TO DO:
What you return should be the full listing, word for word, without a single image.

MATERIAL SHOWN:
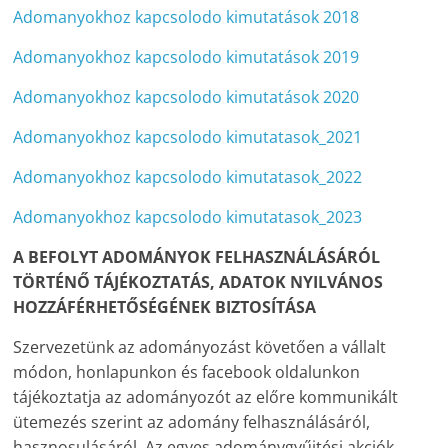
Adomanyokhoz kapcsolodo kimutatások 2018
Adomanyokhoz kapcsolodo kimutatások 2019
Adomanyokhoz kapcsolodo kimutatások 2020
Adomanyokhoz kapcsolodo kimutatasok_2021
Adomanyokhoz kapcsolodo kimutatasok_2022
Adomanyokhoz kapcsolodo kimutatasok_2023
A BEFOLYT ADOMÁNYOK FELHASZNÁLÁSÁRÓL
TÖRTÉNŐ TÁJÉKOZTATÁS, ADATOK NYILVÁNOS
HOZZÁFÉRHETŐSÉGÉNEK BIZTOSÍTÁSA
Szervezetünk az adományozást követően a vállalt
módon, honlapunkon és facebook oldalunkon
tájékoztatja az adományozót az előre kommunikált
ütemezés szerint az adomány felhasználásáról,
hasznosulásáról. Az egyes adománygyűjtési akciók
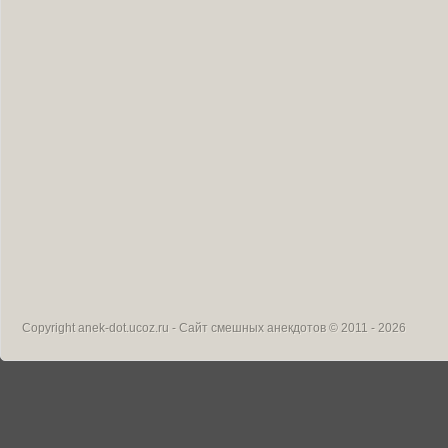
Copyright
anek-dot.ucoz.ru - Сайт смешных анекдотов
© 2011 - 2026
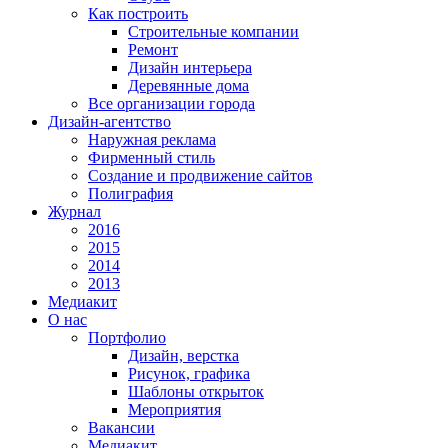
Как построить
Строительные компании
Ремонт
Дизайн интерьера
Деревянные дома
Все организации города
Дизайн-агентство
Наружная реклама
Фирменный стиль
Создание и продвижение сайтов
Полиграфия
Журнал
2016
2015
2014
2013
Медиакит
О нас
Портфолио
Дизайн, верстка
Рисунок, графика
Шаблоны открыток
Мероприятия
Вакансии
Медиакит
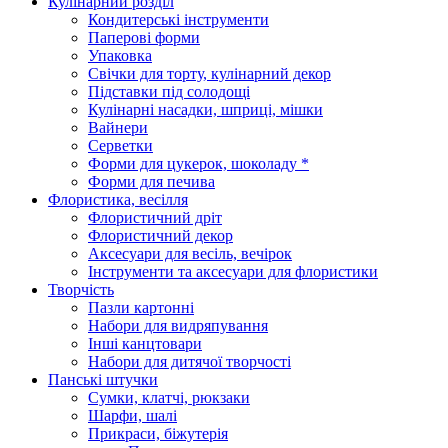
Кулінарний розділ
Кондитерські інструменти
Паперові форми
Упаковка
Свічки для торту, кулінарний декор
Підставки під солодощі
Кулінарні насадки, шприці, мішки
Вайнери
Серветки
Форми для цукерок, шоколаду *
Форми для печива
Флористика, весілля
Флористичний дріт
Флористичний декор
Аксесуари для весіль, вечірок
Інструменти та аксесуари для флористики
Творчість
Пазли картонні
Набори для видряпування
Інші канцтовари
Набори для дитячої творчості
Панські штучки
Сумки, клатчі, рюкзаки
Шарфи, шалі
Прикраси, біжутерія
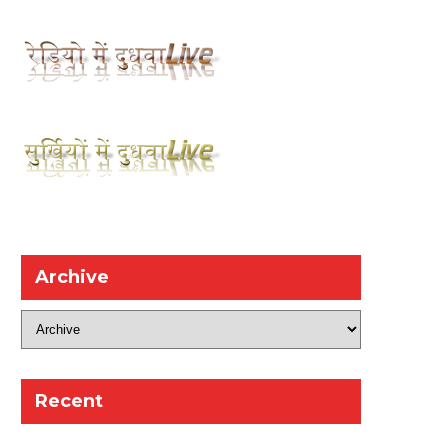
Archive
Recent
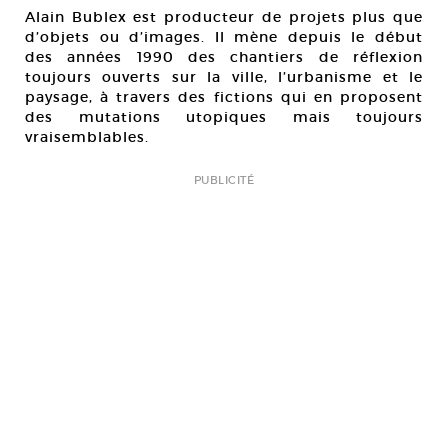
Alain Bublex est producteur de projets plus que
d’objets ou d’images. Il mène depuis le début
des années 1990 des chantiers de réflexion
toujours ouverts sur la ville, l’urbanisme et le
paysage, à travers des fictions qui en proposent
des mutations utopiques mais toujours
vraisemblables.
PUBLICITÉ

RESULT BELOW:
Adomanyokhoz kapcsolodo kimutatások 2018
Adomanyokhoz kapcsolodo kimutatások 2019
Adomanyokhoz kapcsolodo kimutatások 2020
Adomanyokhoz kapcsolodo kimutatasok_2021
Adomanyokhoz kapcsolodo kimutatasok_2022
Adomanyokhoz kapcsolodo kimutatasok_2023
A BEFOLYT ADOMÁNYOK FELHASZNÁLÁSÁRÓL
TÖRTÉNŐ TÁJÉKOZTATÁS, ADATOK NYILVÁNOS
HOZZÁFÉRHETŐSÉGÉNEK BIZTOSÍTÁSA
Szervezetünk az adományozást követően a vállalt
módon, honlapunkon és facebook oldalunkon
tájékoztatja az adományozót az előre kommunikált
ütemezés szerint az adomány felhasználásáról,
hasznosulásáról. Az egyes adománygyűjtési akciók
Copyright
anek-dot.ucoz.ru - Сайт смешных анекдотов
© 2011 - 2026
Как построить
Строительные компании
Ремонт
Дизайн интерьера
Деревянные дома
Все организации города
Дизайн-агентство
Наружная реклама
Фирменный стиль
Создание и продвижение сайтов
Полиграфия
Журнал
2016
2015
2014
2013
Медиакит
О нас
Портфолио
Дизайн, верстка
Рисунок, графика
Шаблоны открыток
Мероприятия
Вакансии
Медиакит
Кулінарний розділ
Кондитерські інструменти
Паперові форми
Упаковка
Свічки для торту, кулінарний декор
Підставки під солодощі
Кулінарні насадки, шприці, мішки
Вайнери
Серветки
Форми для цукерок, шоколаду *
Форми для печива
Флористика, весілля
Флористичний дріт
Флористичний декор
Аксесуари для весіль, вечірок
Інструменти та аксесуари для флористики
Творчість
Пазли картонні
Набори для видряпування
Інші канцтовари
Набори для дитячої творчості
Панські штучки
Сумки, клатчі, рюкзаки
Шарфи, шалі
Прикраси, біжутерія
Archive
Recent
Alain Bublex est producteur de projets plus que
d’objets ou d’images. Il mène depuis le début
des années 1990 des chantiers de réflexion
toujours ouverts sur la ville, l’urbanisme et le
paysage, à travers des fictions qui en proposent
des mutations utopiques mais toujours
vraisemblables.
PUBLICITÉ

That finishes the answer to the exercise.